Would you please reproduce all the entries word for word, minus the pictures?
^^^^
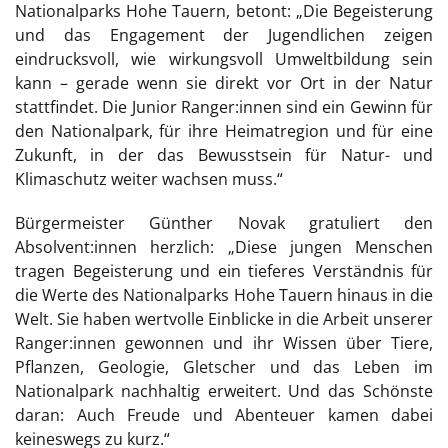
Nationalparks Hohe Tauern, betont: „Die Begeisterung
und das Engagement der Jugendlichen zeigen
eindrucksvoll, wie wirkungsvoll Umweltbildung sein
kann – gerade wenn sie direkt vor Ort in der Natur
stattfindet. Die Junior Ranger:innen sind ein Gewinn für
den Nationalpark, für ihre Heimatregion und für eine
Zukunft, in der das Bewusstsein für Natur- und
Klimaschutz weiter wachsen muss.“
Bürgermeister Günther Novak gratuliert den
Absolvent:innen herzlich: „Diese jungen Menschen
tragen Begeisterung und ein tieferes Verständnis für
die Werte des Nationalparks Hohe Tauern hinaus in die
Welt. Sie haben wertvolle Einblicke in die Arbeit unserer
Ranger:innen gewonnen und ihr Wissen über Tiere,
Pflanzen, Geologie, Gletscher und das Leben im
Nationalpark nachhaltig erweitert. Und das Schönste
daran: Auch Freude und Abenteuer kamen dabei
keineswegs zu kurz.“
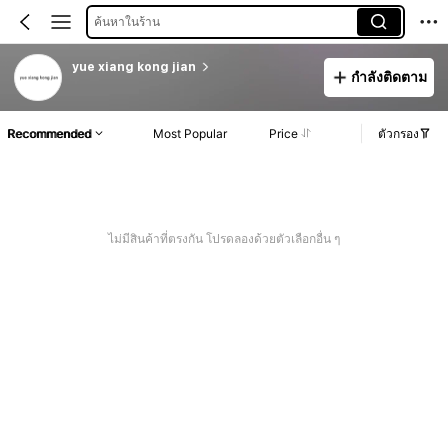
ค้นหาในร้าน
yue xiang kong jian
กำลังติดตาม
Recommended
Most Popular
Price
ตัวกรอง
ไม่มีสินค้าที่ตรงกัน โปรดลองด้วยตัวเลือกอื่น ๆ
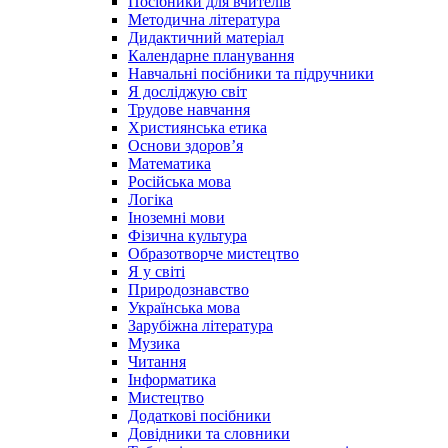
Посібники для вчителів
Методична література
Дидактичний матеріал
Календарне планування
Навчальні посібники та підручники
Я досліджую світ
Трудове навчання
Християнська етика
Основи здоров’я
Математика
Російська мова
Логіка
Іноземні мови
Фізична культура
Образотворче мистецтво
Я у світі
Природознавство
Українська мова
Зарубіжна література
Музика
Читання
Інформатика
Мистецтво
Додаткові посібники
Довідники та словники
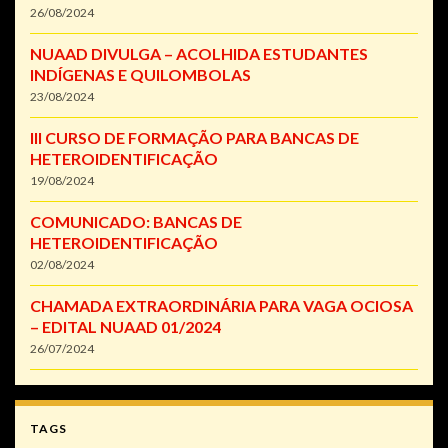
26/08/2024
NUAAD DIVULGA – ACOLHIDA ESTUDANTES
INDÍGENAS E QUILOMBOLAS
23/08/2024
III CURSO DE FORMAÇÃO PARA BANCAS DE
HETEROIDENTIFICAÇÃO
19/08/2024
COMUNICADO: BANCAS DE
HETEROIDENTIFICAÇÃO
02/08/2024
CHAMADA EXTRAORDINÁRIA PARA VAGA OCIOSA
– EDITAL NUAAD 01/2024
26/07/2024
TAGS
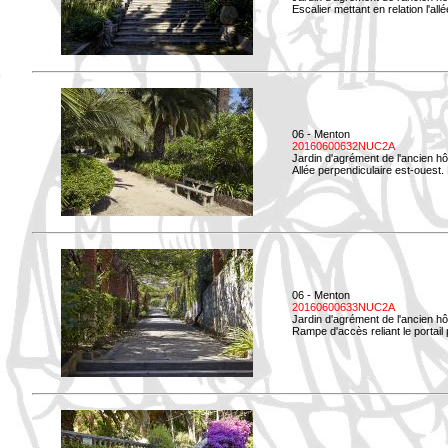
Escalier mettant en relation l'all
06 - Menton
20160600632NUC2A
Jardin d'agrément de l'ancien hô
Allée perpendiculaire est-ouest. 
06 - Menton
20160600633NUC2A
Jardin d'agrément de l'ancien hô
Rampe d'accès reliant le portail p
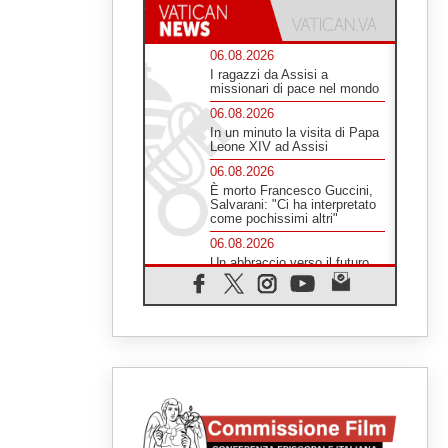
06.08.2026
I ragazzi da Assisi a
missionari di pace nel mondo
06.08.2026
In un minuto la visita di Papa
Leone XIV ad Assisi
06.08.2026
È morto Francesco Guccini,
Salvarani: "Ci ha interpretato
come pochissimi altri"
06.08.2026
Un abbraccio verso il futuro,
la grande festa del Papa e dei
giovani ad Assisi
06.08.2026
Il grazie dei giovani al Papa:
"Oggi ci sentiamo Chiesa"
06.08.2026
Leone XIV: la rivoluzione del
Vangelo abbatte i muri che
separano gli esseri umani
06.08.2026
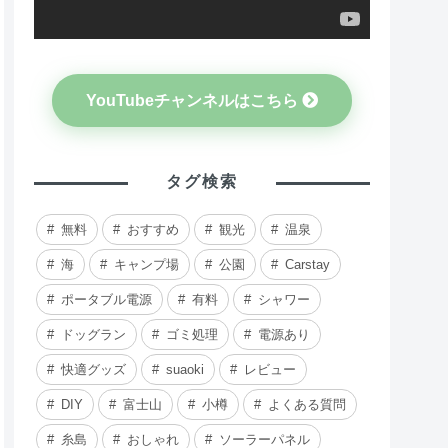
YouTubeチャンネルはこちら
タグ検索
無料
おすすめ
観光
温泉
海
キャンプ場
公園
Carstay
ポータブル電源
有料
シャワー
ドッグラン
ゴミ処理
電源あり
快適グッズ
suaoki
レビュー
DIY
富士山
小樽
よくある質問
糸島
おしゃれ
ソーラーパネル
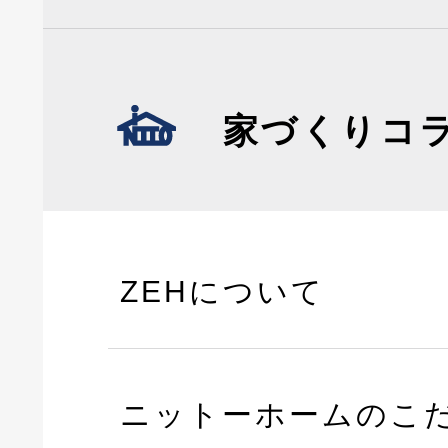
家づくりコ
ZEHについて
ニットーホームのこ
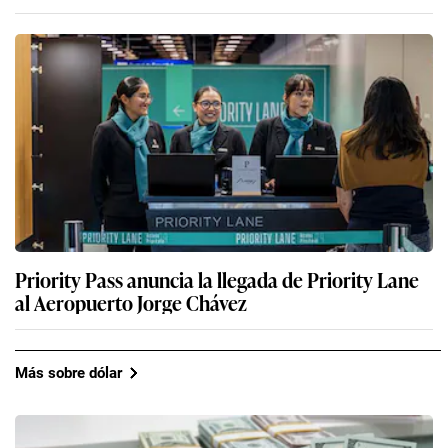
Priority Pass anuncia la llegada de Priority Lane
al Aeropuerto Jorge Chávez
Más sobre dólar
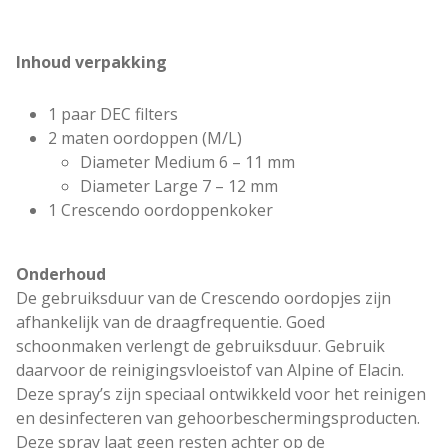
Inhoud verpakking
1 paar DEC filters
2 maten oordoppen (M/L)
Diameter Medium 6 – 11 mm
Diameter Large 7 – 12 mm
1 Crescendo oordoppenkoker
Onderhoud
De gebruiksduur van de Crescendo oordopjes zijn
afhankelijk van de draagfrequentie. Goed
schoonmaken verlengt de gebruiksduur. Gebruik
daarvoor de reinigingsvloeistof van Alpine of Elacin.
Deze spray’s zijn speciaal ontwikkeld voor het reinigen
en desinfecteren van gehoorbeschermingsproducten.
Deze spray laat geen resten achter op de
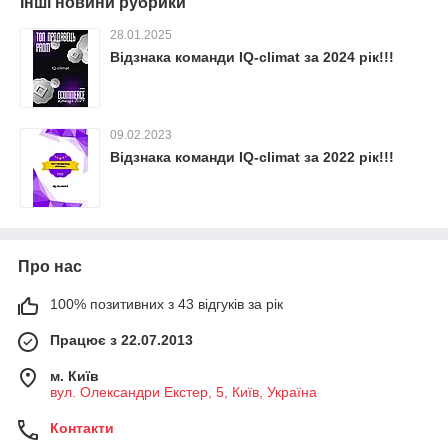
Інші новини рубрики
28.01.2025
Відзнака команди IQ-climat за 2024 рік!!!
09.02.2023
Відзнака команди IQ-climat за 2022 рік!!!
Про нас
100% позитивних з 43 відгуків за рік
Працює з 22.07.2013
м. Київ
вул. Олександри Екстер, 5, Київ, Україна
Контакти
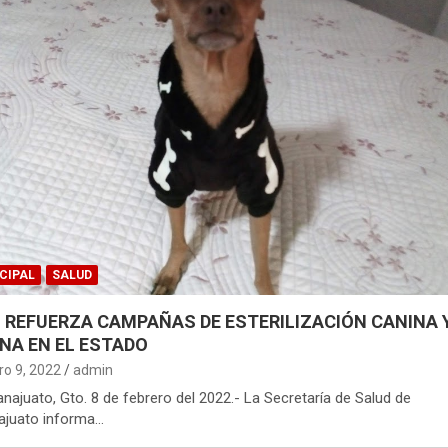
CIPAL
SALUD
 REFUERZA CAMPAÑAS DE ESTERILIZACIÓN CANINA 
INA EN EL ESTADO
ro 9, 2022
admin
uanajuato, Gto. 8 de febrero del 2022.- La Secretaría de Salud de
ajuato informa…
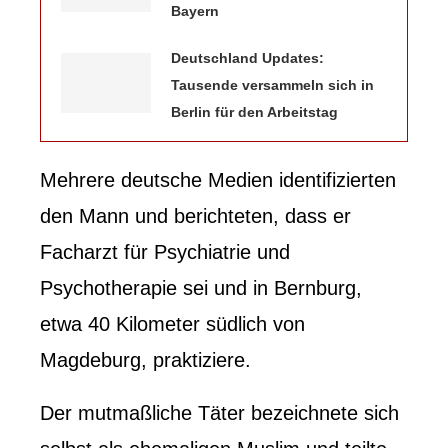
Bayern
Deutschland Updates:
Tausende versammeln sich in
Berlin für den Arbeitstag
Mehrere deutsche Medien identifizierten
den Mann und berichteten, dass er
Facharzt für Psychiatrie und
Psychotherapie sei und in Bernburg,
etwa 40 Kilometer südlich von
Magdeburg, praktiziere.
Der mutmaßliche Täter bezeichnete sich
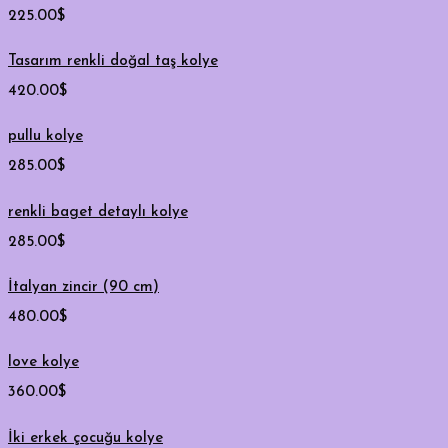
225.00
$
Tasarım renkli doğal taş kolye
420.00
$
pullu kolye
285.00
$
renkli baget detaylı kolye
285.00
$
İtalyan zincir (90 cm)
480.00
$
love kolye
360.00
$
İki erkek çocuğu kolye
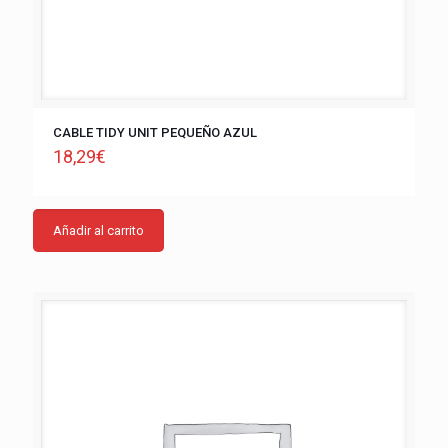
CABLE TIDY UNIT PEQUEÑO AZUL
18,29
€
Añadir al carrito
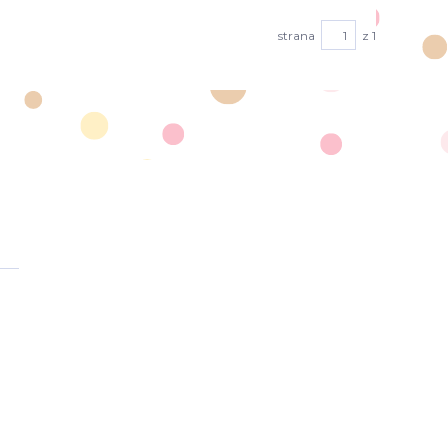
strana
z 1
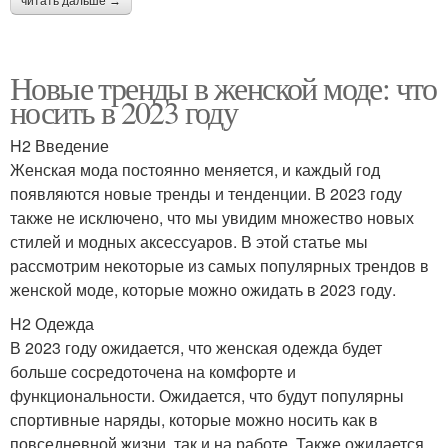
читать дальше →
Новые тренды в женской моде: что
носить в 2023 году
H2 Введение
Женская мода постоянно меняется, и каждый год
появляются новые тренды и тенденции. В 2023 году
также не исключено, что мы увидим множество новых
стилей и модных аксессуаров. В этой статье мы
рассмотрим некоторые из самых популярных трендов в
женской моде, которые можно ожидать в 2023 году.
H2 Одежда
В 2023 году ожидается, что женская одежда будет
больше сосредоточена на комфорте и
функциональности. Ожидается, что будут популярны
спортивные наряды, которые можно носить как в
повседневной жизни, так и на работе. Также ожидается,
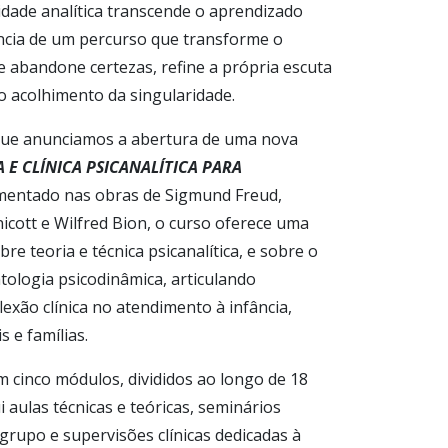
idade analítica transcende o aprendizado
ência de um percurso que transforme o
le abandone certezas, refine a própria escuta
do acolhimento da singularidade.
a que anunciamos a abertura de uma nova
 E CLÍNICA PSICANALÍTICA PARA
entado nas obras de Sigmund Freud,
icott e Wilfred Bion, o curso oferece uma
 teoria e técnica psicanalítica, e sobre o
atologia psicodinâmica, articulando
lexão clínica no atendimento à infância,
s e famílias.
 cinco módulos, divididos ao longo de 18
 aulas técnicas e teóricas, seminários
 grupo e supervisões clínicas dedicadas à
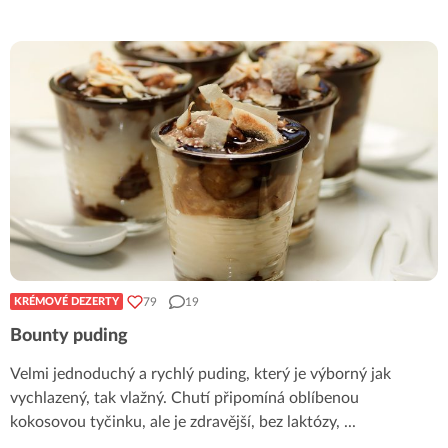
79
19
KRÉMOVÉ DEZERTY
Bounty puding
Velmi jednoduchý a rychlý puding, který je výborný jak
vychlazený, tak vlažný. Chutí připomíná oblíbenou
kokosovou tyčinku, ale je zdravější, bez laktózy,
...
^^^^
Answer to the problem:
Nationalparks Hohe Tauern, betont: „Die Begeisterung
und das Engagement der Jugendlichen zeigen
eindrucksvoll, wie wirkungsvoll Umweltbildung sein
kann – gerade wenn sie direkt vor Ort in der Natur
stattfindet. Die Junior Ranger:innen sind ein Gewinn für
den Nationalpark, für ihre Heimatregion und für eine
Zukunft, in der das Bewusstsein für Natur- und
Klimaschutz weiter wachsen muss.“
Bürgermeister Günther Novak gratuliert den
Absolvent:innen herzlich: „Diese jungen Menschen
tragen Begeisterung und ein tieferes Verständnis für
die Werte des Nationalparks Hohe Tauern hinaus in die
Welt. Sie haben wertvolle Einblicke in die Arbeit unserer
Ranger:innen gewonnen und ihr Wissen über Tiere,
Pflanzen, Geologie, Gletscher und das Leben im
Nationalpark nachhaltig erweitert. Und das Schönste
daran: Auch Freude und Abenteuer kamen dabei
keineswegs zu kurz.“
ค้นหาในร้าน
yue xiang kong jian
กำลังติดตาม
Recommended
Most Popular
Price
ตัวกรอง
ไม่มีสินค้าที่ตรงกัน โปรดลองด้วยตัวเลือกอื่น ๆ
Посібники для вчителів
Методична література
Дидактичний матеріал
Календарне планування
Навчальні посібники та підручники
Я досліджую світ
Трудове навчання
Християнська етика
Основи здоров’я
Математика
Російська мова
Логіка
Іноземні мови
Фізична культура
Образотворче мистецтво
Я у світі
Природознавство
Українська мова
Зарубіжна література
Музика
Читання
Інформатика
Мистецтво
Додаткові посібники
Довідники та словники
26/08/2024
NUAAD DIVULGA – ACOLHIDA ESTUDANTES
INDÍGENAS E QUILOMBOLAS
23/08/2024
III CURSO DE FORMAÇÃO PARA BANCAS DE
HETEROIDENTIFICAÇÃO
19/08/2024
COMUNICADO: BANCAS DE
HETEROIDENTIFICAÇÃO
02/08/2024
CHAMADA EXTRAORDINÁRIA PARA VAGA OCIOSA
– EDITAL NUAAD 01/2024
26/07/2024
TAGS
Escalier mettant en relation l'all
06 - Menton
20160600632NUC2A
Jardin d'agrément de l'ancien hô
Allée perpendiculaire est-ouest. 
06 - Menton
20160600633NUC2A
Jardin d'agrément de l'ancien hô
Rampe d'accès reliant le portail p
06.08.2026
I ragazzi da Assisi a
missionari di pace nel mondo
06.08.2026
In un minuto la visita di Papa
Leone XIV ad Assisi
06.08.2026
È morto Francesco Guccini,
Salvarani: "Ci ha interpretato
come pochissimi altri"
06.08.2026
Un abbraccio verso il futuro,
la grande festa del Papa e dei
giovani ad Assisi
06.08.2026
Il grazie dei giovani al Papa:
"Oggi ci sentiamo Chiesa"
06.08.2026
Leone XIV: la rivoluzione del
Vangelo abbatte i muri che
separano gli esseri umani
06.08.2026
YouTubeチャンネルはこちら
タグ検索
無料
おすすめ
観光
温泉
海
キャンプ場
公園
Carstay
ポータブル電源
有料
シャワー
ドッグラン
ゴミ処理
電源あり
快適グッズ
suaoki
レビュー
DIY
富士山
小樽
よくある質問
糸島
おしゃれ
ソーラーパネル
家づくりコ
ZEHについて
ニットーホームのこ
Priority Pass anuncia la llegada de Priority Lane
al Aeropuerto Jorge Chávez
Más sobre dólar
Inhoud verpakking
1 paar DEC filters
2 maten oordoppen (M/L)
Diameter Medium 6 – 11 mm
Diameter Large 7 – 12 mm
1 Crescendo oordoppenkoker
Onderhoud
De gebruiksduur van de Crescendo oordopjes zijn
afhankelijk van de draagfrequentie. Goed
schoonmaken verlengt de gebruiksduur. Gebruik
daarvoor de reinigingsvloeistof van Alpine of Elacin.
Deze spray’s zijn speciaal ontwikkeld voor het reinigen
en desinfecteren van gehoorbeschermingsproducten.
Deze spray laat geen resten achter op de
Інші новини рубрики
28.01.2025
Відзнака команди IQ-climat за 2024 рік!!!
09.02.2023
Відзнака команди IQ-climat за 2022 рік!!!
Про нас
100% позитивних з 43 відгуків за рік
Працює з 22.07.2013
м. Київ
вул. Олександри Екстер, 5, Київ, Україна
Контакти
CIPAL
SALUD
 REFUERZA CAMPAÑAS DE ESTERILIZACIÓN CANINA 
INA EN EL ESTADO
ro 9, 2022
admin
uanajuato, Gto. 8 de febrero del 2022.- La Secretaría de Salud de
ajuato informa…
Bayern
Deutschland Updates:
Tausende versammeln sich in
Berlin für den Arbeitstag
Mehrere deutsche Medien identifizierten
den Mann und berichteten, dass er
Facharzt für Psychiatrie und
Psychotherapie sei und in Bernburg,
etwa 40 Kilometer südlich von
Magdeburg, praktiziere.
Der mutmaßliche Täter bezeichnete sich
225.00
$
Tasarım renkli doğal taş kolye
420.00
$
pullu kolye
285.00
$
renkli baget detaylı kolye
285.00
$
İtalyan zincir (90 cm)
480.00
$
love kolye
360.00
$
İki erkek çocuğu kolye
CABLE TIDY UNIT PEQUEÑO AZUL
18,29
€
Añadir al carrito
strana
z 1
читать дальше →
Новые тренды в женской моде: что
носить в 2023 году
H2 Введение
Женская мода постоянно меняется, и каждый год
появляются новые тренды и тенденции. В 2023 году
также не исключено, что мы увидим множество новых
стилей и модных аксессуаров. В этой статье мы
рассмотрим некоторые из самых популярных трендов в
женской моде, которые можно ожидать в 2023 году.
H2 Одежда
В 2023 году ожидается, что женская одежда будет
больше сосредоточена на комфорте и
функциональности. Ожидается, что будут популярны
спортивные наряды, которые можно носить как в
повседневной жизни, так и на работе. Также ожидается,
idade analítica transcende o aprendizado
ência de um percurso que transforme o
le abandone certezas, refine a própria escuta
do acolhimento da singularidade.
a que anunciamos a abertura de uma nova
 E CLÍNICA PSICANALÍTICA PARA
entado nas obras de Sigmund Freud,
icott e Wilfred Bion, o curso oferece uma
 teoria e técnica psicanalítica, e sobre o
atologia psicodinâmica, articulando
lexão clínica no atendimento à infância,
s e famílias.
 cinco módulos, divididos ao longo de 18
 aulas técnicas e teóricas, seminários
 grupo e supervisões clínicas dedicadas à
79
19
KRÉMOVÉ DEZERTY
Bounty puding
Velmi jednoduchý a rychlý puding, který je výborný jak
vychlazený, tak vlažný. Chutí připomíná oblíbenou
kokosovou tyčinku, ale je zdravější, bez laktózy,
...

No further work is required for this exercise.